First some background; i have 2 bikes:

bike_________gearing_______________weight_________wheels
------------------------------------------------------------------------------------------------------------------------------------
look kg281___53/39-12/17 shimano____22lbs (or so)____neuvation m28 wheelset
look 586_____53/39-13/26 campy_____16lbs__________open pro/PT pro+/ritchey carbon front
------------------------------------------------------------------------------------------------------------------------------------

i'm skpping the diet aspect for the moment becaues its pretty consistent

Jan/Feb average 50-100 miles/week (mostly on weekends)
Average climbing - roughly 1500 feet over 35-50 miles

Ok, so here's what happened. I've been riding very strong on the 281. in fact it feels faster to me than the 586..i cant explain it..except to say when i stop pedalling and i'm in 'the smoking area' i get swept along with the group..allowing me plenty of time to rest.

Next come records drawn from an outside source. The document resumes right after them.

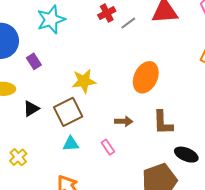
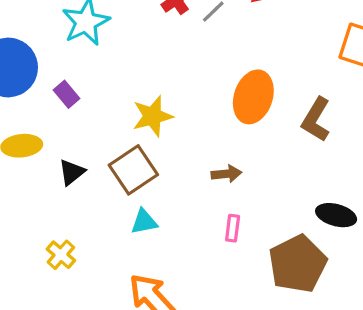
brown L-shape: (163, 123) -> (316, 120), moved, turned 40
pink rectangle: (108, 147) -> (233, 228), moved, turned 49

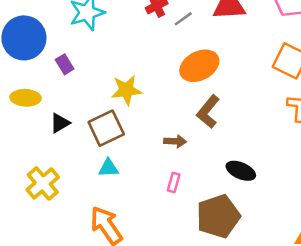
orange ellipse: (253, 97) -> (199, 66), moved, turned 36
brown L-shape: (316, 120) -> (208, 112), moved
black ellipse: (336, 215) -> (241, 171), moved
yellow cross: (61, 255) -> (43, 183), size x1.5

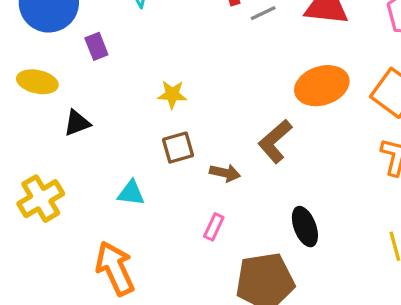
orange ellipse: (199, 66) -> (322, 86), moved
yellow star: (126, 90) -> (172, 94), size x0.7
brown square: (106, 128) -> (178, 148), moved, size x0.7
black ellipse: (241, 171) -> (305, 227), turned 36

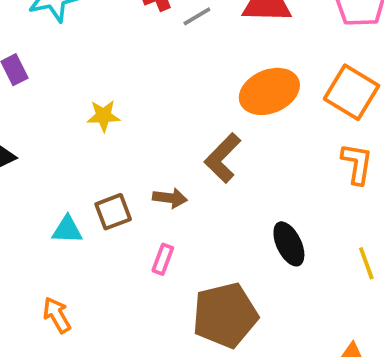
brown square: (178, 148) -> (113, 212), moved
black ellipse: (305, 227) -> (289, 244), moved
orange arrow: (115, 268) -> (57, 315), size x0.6

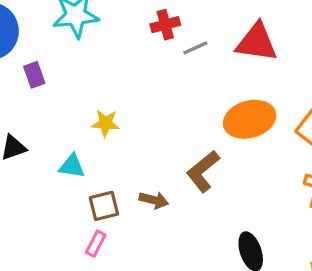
cyan triangle: (67, 230) -> (72, 166), moved
pink rectangle: (163, 259) -> (96, 244), moved

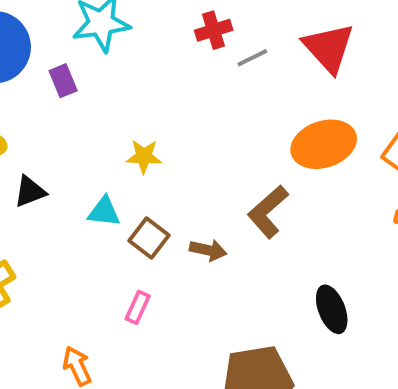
red triangle: (257, 42) -> (329, 48), turned 42
purple rectangle: (34, 75) -> (63, 81), moved
brown square: (104, 206) -> (149, 238), moved, turned -36

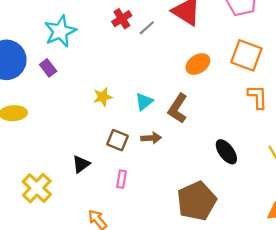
orange ellipse: (324, 144) -> (198, 64), size x0.7
black triangle: (30, 192) -> (81, 164), moved
cyan triangle: (104, 212) -> (144, 102), moved, turned -30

the 586 by comparison..seems to slow down IMMEDIATELY if i take my feet off the pedals..so i'm constantly straining to stay in the pack. is this possibly because of the powertap?? i've never used one before..does it take more power to keep that hub turning over?


anyway, i'll post my ride data below..but here's what happened..around mile 25 or so in (you can see the little lollipop stick where i abandoned the ride) i popped like a tick..granted teh pace was hard..but i was keeping up and then heading out on that 'stick' i notcied i kept coming off the back..this never happens to me..it was embarrassing because it didn't seem the group was going all that fast.

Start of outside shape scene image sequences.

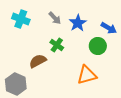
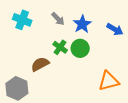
green circle: (98, 46) -> (80, 48), moved
orange triangle: (87, 75) -> (109, 81), moved

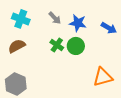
blue star: (82, 24) -> (78, 23), turned -30
brown semicircle: (40, 64) -> (17, 46), moved

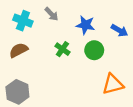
gray arrow: (55, 18) -> (51, 14), moved
green circle: (76, 46) -> (94, 50), moved

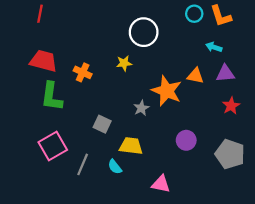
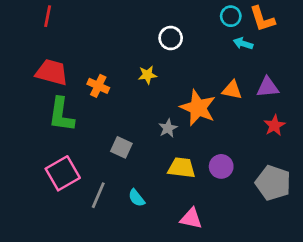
white circle: (144, 32) -> (171, 38), size x0.7
cyan arrow: (214, 47) -> (243, 43), moved
yellow trapezoid: (131, 146) -> (182, 168), moved

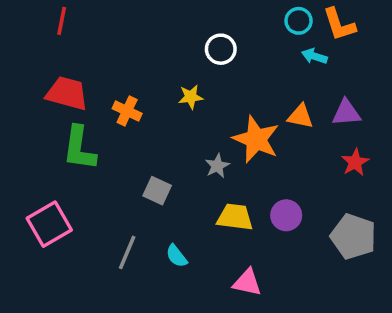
pink square: (63, 173) -> (49, 224), moved

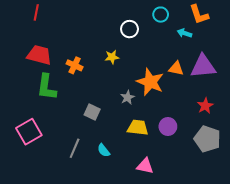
cyan circle: (299, 21) -> (161, 15), moved
purple triangle: (346, 113) -> (203, 66), size x1.5
red star: (355, 162) -> (205, 106), moved

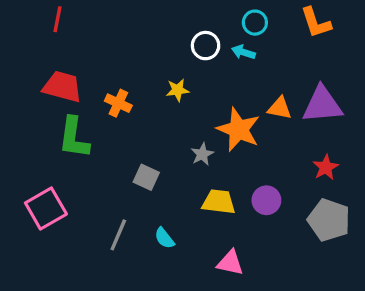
cyan arrow: (184, 33) -> (243, 52), moved

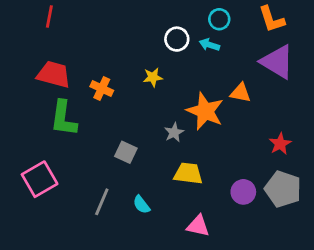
purple triangle: (322, 105) -> (277, 62), moved, turned 36
purple circle: (266, 200) -> (243, 192), moved

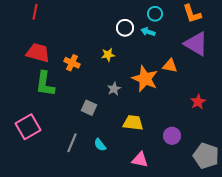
gray star: (174, 132) -> (114, 89), moved
gray pentagon: (283, 189) -> (206, 156), moved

well anyway, i finally just gave up and turned around..and then the bottom fell out..i was pedalling in the lowest gear 39x14 or 13...and could barely turn the pedals over...my legs were INCREDIBLY SORE..in fact they just stopped working..and i limped the 20 miles or so home going on average 12-13mph. horrifying. even little kids on tricycles blew past me.

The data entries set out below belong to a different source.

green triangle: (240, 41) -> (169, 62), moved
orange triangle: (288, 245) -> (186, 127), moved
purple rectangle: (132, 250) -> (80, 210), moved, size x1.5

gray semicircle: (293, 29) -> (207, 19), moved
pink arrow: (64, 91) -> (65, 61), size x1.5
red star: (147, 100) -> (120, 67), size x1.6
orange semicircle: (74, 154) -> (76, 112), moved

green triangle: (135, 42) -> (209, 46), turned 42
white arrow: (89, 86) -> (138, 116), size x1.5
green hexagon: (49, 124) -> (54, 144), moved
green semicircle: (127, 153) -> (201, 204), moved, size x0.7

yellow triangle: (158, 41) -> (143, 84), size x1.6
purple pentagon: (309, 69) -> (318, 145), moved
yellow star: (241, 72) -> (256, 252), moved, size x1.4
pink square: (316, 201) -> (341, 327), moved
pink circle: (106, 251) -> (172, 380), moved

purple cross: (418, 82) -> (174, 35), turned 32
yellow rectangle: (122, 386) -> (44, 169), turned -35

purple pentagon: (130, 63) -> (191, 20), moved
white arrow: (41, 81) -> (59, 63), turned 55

ok, given that i was eating and drinking on the ride (didn't feel hungry or thirsty unlike a typical bonk)..what HAPPENED???? i'm scared it will happen again..and i'm probably unfairly blaming the bike...i have *NEVER* bonked on the 281 in the 10 years i've been riding it..i know..thats probably nothing to do with it...but something is amiss here.

i should also point out i'm still not comfortable with the new bike..but i have taken it on strong 50+ mile rides before this without difficulty.

thoughts? here's the ride data..if that helps..ignore the HR at the start..i didnt have a good connection.

ps i did hit over my max HR..in the 190s..i think my HR max was 187..and i was in the lead group for a while at the start (the racing team) so its also possible i simply overdid it at the start and blew up..but again..i'm worried about how to keep this from happening again..super super embarrassing

ps2 my lungs really ached and i was coughing up all kinds of stuff for like a day..again i'm not sick in any way..this was more a feeling like i had over-taxed them..if that helps.

ps3 my quads and calves are sore..first time in over a year...that's also unusual.

http://ridewithgps.com/trips/190739

thank you!!


----------



## JustTooBig (Aug 11, 2005)

sounds like you just weren't ready for a big day (for any variety of reasons), and you blew up spectacularly. It happens.

how much training do you do at race-like efforts? Mentioning it's been more than a year since you had sore legs would appear to indicate that it doesn't happen very often. You might want to change that.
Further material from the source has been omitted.